SOURCE DATA:
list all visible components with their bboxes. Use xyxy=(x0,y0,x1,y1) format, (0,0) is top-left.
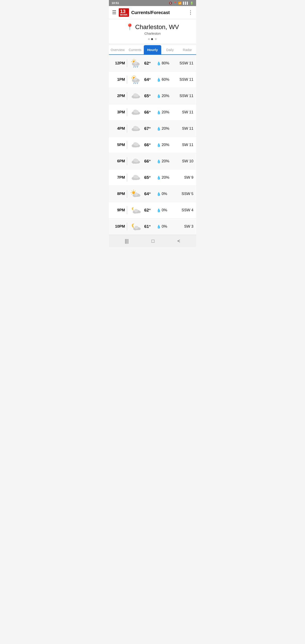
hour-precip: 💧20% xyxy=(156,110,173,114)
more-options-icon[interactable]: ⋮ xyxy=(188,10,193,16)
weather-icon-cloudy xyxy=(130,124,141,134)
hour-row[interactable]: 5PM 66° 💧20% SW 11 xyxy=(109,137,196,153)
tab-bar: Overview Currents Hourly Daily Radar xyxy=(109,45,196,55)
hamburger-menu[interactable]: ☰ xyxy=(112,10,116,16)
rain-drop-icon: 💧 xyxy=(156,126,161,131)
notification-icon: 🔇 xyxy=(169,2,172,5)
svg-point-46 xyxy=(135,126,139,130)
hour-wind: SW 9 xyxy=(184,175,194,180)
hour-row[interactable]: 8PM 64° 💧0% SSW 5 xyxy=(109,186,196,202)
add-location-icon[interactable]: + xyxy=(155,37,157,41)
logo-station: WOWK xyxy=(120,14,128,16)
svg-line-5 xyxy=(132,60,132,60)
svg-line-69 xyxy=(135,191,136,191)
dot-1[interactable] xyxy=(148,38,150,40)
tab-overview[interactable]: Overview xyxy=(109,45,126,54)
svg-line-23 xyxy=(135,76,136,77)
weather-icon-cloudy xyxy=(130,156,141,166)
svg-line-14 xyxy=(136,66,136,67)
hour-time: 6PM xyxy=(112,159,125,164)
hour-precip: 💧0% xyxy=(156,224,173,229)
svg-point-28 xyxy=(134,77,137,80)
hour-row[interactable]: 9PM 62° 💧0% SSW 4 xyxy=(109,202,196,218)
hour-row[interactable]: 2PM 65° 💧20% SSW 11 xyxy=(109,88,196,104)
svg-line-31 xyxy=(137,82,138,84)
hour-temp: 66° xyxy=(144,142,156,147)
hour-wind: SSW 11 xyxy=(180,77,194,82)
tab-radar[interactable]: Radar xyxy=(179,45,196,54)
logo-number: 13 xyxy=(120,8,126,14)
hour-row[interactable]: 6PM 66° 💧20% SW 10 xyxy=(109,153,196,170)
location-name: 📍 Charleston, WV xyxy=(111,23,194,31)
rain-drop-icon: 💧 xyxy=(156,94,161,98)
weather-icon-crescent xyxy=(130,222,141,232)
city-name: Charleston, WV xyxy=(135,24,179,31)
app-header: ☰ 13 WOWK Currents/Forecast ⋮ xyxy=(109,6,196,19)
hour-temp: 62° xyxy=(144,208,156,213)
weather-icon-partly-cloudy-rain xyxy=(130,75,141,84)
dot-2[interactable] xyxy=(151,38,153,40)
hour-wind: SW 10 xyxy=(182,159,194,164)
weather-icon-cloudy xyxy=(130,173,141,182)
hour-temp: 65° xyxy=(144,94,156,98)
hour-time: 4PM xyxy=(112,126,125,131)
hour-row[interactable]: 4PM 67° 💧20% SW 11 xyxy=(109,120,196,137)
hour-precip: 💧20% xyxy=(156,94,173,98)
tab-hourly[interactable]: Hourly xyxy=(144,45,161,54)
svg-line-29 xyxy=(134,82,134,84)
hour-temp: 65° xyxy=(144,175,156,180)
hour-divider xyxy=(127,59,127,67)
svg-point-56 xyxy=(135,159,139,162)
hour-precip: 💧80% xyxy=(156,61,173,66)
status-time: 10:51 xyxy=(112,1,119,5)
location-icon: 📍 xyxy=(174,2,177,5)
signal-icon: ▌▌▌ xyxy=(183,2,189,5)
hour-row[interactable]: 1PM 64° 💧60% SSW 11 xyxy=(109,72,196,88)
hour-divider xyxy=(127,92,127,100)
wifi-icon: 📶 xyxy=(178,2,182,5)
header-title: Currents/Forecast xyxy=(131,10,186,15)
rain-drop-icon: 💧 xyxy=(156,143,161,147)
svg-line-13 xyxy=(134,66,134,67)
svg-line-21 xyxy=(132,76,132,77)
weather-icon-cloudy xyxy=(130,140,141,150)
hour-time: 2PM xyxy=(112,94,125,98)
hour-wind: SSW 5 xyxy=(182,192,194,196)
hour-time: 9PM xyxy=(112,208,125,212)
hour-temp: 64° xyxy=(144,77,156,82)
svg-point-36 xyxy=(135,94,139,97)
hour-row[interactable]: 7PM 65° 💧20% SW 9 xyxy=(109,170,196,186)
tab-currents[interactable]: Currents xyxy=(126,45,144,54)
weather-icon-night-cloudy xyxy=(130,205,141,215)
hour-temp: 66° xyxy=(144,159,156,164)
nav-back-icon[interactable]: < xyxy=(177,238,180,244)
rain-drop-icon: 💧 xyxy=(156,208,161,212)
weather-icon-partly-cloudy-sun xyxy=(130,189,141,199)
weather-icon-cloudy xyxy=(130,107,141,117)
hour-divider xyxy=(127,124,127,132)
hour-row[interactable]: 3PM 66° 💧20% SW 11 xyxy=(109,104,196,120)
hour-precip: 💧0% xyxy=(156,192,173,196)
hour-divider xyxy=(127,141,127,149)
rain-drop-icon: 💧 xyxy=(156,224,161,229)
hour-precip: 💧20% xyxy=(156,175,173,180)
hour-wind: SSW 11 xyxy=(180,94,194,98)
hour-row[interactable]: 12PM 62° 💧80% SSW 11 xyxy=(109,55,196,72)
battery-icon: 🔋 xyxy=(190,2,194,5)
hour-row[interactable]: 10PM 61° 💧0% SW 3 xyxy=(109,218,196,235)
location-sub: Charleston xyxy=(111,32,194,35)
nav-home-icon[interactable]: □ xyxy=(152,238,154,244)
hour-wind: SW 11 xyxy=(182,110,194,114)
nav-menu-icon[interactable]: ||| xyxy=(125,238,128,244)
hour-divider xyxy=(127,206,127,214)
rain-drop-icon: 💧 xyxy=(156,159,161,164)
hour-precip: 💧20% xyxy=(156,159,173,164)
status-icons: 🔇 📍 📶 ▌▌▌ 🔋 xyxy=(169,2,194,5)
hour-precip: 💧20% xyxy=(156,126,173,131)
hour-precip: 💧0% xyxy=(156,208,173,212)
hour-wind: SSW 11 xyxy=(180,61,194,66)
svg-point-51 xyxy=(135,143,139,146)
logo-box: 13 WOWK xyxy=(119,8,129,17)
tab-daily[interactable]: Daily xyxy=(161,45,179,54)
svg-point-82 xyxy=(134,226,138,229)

TASK TO COMPLETE: One number should be returned: how many lines in the records contain the word "menu".

ANSWER BOX: 2